Problem to work on - Write out the entries below exactly, but only from the line containing "vášho zážitku z prehliadania" through the line containing "Compte Professionnel", and without the pictures.
Provided entries below:
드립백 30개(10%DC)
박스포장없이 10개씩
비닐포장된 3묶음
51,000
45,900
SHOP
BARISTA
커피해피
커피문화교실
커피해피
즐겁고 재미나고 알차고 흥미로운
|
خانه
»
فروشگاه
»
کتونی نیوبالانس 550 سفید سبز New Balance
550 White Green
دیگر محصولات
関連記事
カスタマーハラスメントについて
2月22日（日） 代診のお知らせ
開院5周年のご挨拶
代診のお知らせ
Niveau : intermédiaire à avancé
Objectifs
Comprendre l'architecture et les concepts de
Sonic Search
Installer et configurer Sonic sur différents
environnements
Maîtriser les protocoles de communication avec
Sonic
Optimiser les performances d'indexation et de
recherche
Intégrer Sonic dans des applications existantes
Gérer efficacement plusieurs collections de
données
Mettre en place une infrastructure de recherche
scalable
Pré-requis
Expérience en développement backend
End of Provided entries.
Provided entries below:
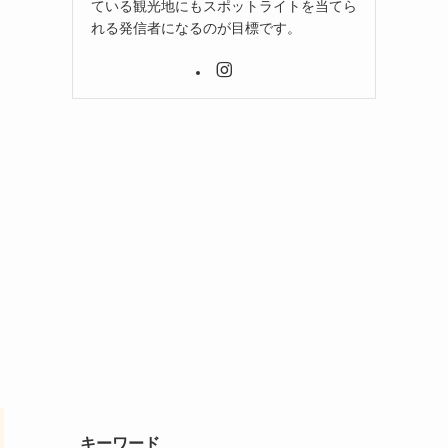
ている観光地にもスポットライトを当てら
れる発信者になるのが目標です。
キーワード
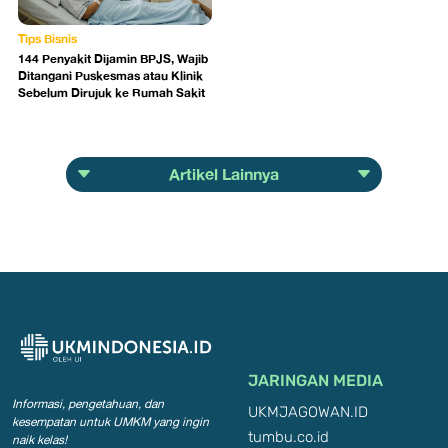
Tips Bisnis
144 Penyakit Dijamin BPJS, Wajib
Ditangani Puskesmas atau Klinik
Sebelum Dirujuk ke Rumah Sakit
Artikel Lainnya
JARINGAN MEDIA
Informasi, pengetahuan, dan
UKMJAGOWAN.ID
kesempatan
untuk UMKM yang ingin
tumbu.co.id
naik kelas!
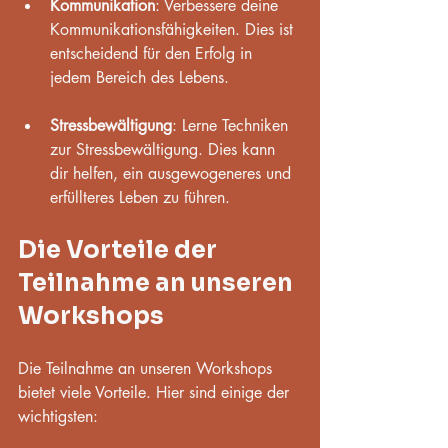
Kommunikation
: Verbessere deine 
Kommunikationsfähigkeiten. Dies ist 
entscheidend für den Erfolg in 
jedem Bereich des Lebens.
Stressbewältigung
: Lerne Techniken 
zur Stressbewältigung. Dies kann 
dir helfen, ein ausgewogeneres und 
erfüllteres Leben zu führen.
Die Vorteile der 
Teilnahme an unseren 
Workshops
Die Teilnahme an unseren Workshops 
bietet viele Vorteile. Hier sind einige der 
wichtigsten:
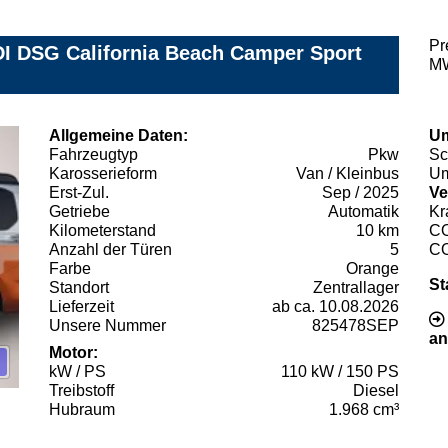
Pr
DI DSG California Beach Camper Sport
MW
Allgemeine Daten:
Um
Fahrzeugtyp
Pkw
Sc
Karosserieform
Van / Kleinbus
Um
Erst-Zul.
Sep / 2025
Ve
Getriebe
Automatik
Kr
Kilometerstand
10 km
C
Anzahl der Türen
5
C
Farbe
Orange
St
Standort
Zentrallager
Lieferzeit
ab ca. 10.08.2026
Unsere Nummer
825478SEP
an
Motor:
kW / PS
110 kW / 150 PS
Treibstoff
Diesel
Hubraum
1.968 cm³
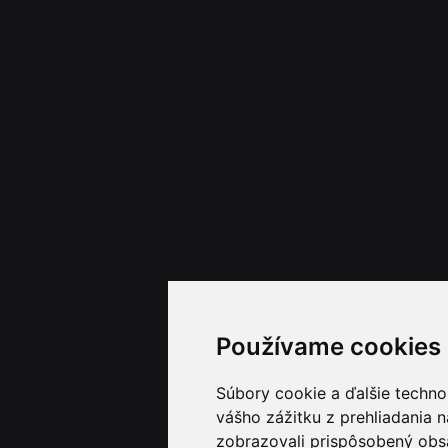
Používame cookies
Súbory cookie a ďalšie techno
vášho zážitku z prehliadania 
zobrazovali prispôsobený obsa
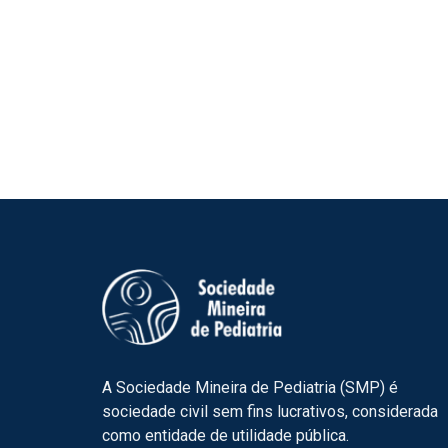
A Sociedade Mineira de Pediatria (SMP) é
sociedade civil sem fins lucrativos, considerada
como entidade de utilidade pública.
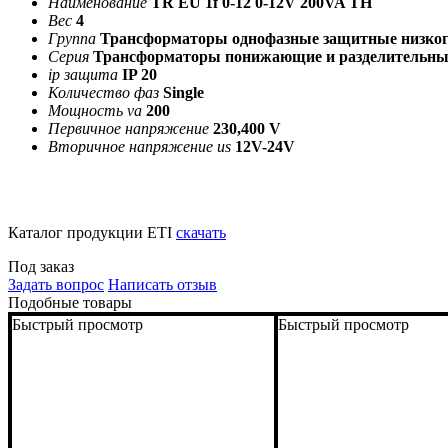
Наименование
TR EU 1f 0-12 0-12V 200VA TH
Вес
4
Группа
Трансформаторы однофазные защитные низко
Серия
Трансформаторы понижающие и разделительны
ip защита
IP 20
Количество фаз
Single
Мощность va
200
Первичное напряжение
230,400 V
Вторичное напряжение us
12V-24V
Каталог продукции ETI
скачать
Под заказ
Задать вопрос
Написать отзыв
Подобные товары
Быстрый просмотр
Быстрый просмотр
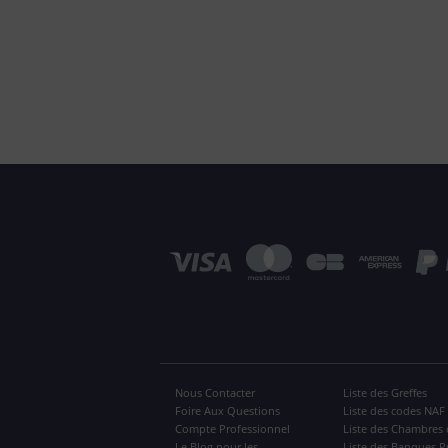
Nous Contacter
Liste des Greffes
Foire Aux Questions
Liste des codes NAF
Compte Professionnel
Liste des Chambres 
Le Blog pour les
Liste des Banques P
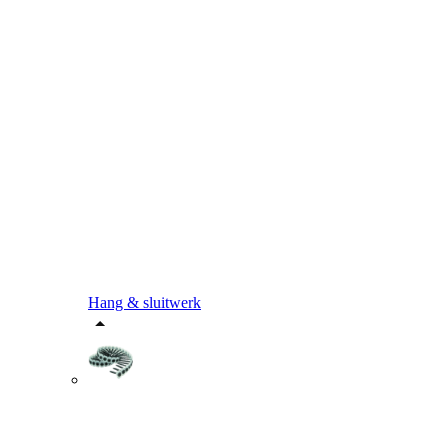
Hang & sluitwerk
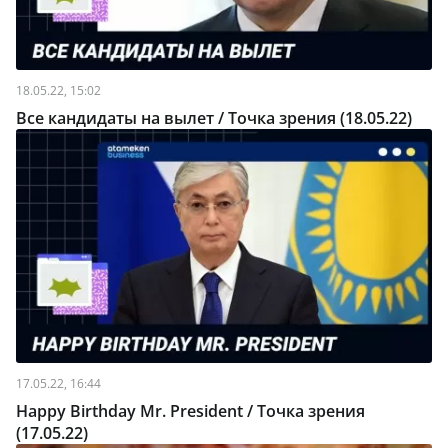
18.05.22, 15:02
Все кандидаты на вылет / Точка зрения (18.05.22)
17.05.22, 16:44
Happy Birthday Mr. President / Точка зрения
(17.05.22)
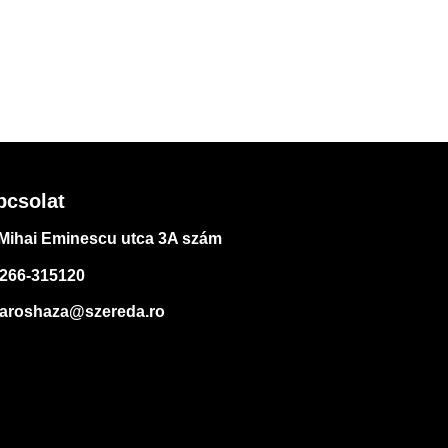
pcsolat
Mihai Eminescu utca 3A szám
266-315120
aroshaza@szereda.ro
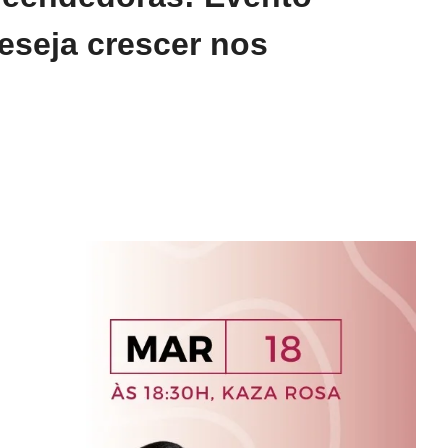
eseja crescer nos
End of Provided entries.
Exercise solution -
vášho zážitku z prehliadania 
zobrazovali prispôsobený obsa
A Sociedade Mineira de Pediatria (SMP) é
sociedade civil sem fins lucrativos, considerada
como entidade de utilidade pública.
Наименование
TR EU 1f 0-12 0-12V 200VA TH
Вес
4
Группа
Трансформаторы однофазные защитные низко
Серия
Трансформаторы понижающие и разделительны
ip защита
IP 20
Количество фаз
Single
Мощность va
200
Первичное напряжение
230,400 V
Вторичное напряжение us
12V-24V
Каталог продукции ETI
скачать
Под заказ
Задать вопрос
Написать отзыв
Подобные товары
Быстрый просмотр
Быстрый просмотр
Nous Contacter
Liste des Greffes
Foire Aux Questions
Liste des codes NAF
Compte Professionnel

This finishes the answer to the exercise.